*** RECORD EXTRACTS Section Begins ***
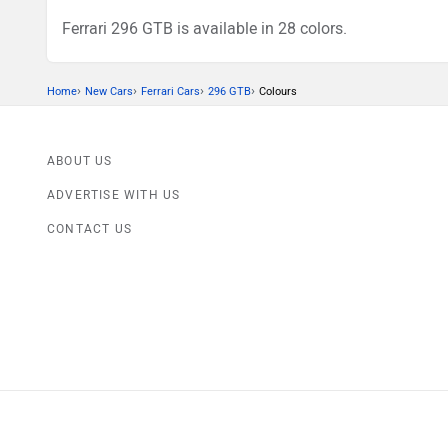
Ferrari 296 GTB is available in 28 colors.
›
›
›
›
Home
New Cars
Ferrari Cars
296 GTB
Colours
ABOUT US
ADVERTISE WITH US
CONTACT US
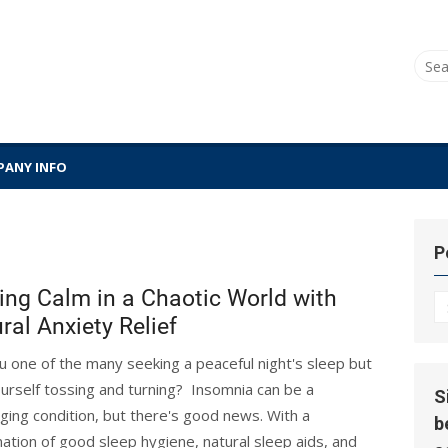
Sear
for:
ANY INFO
P
ing Calm in a Chaotic World with
P
ral Anxiety Relief
Hi
u one of the many seeking a peaceful night's sleep but
ourself tossing and turning? Insomnia can be a
S
nging condition, but there's good news. With a
b
ation of good sleep hygiene, natural sleep aids, and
*** RECORD EXTRACTS Section Ends ***
### WHAT IS BEING ASKED
Because only the text is wanted, copy each record above precisely and omit its pictures.

### EXERCISE RESULT
Ferrari 296 GTB is available in 28 colors.
›
›
›
›
Home
New Cars
Ferrari Cars
296 GTB
Colours
ABOUT US
ADVERTISE WITH US
CONTACT US
Sear
for:
ANY INFO
P
ing Calm in a Chaotic World with
P
ral Anxiety Relief
Hi
u one of the many seeking a peaceful night's sleep but
ourself tossing and turning? Insomnia can be a
S
nging condition, but there's good news. With a
b
ation of good sleep hygiene, natural sleep aids, and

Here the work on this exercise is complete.